### INFORMATION SHOWN
----------------
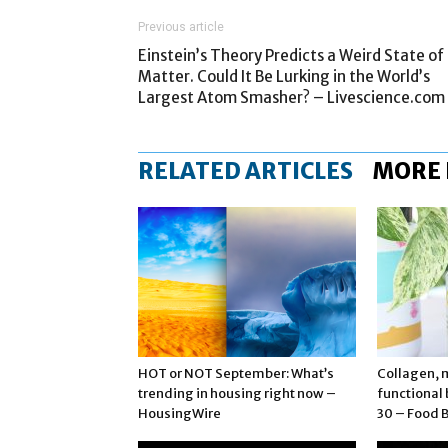
Previous article
Einstein’s Theory Predicts a Weird State of
Matter. Could It Be Lurking in the World’s
Largest Atom Smasher? – Livescience.com
RELATED ARTICLES
MORE
HOT or NOT September: What’s
Collagen, 
trending in housing right now –
functional
HousingWire
30 – Food 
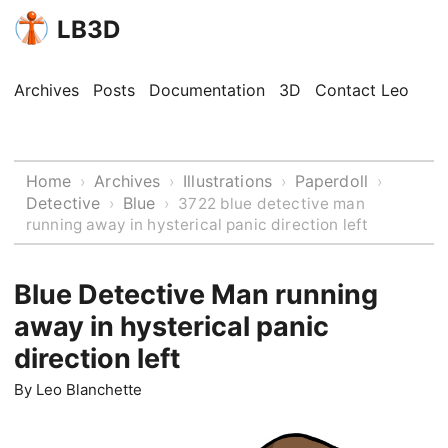
LB3D
Archives
Posts
Documentation
3D
Contact Leo
Home
Archives
Illustrations
Paperdoll
›
›
›
›
Detective
Blue
›
›
3722 blue detective man
running away in hysterical panic direction left
Blue Detective Man running
away in hysterical panic
direction left
By
Leo Blanchette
----------------
### WHAT TO PRODUCE
An exact retyping of the lines from the one with "Blue Detective Man running" to the end of the material above, with both ends included and nothing added, is the required answer.

### RESULT BELOW
Blue Detective Man running
away in hysterical panic
direction left
By
Leo Blanchette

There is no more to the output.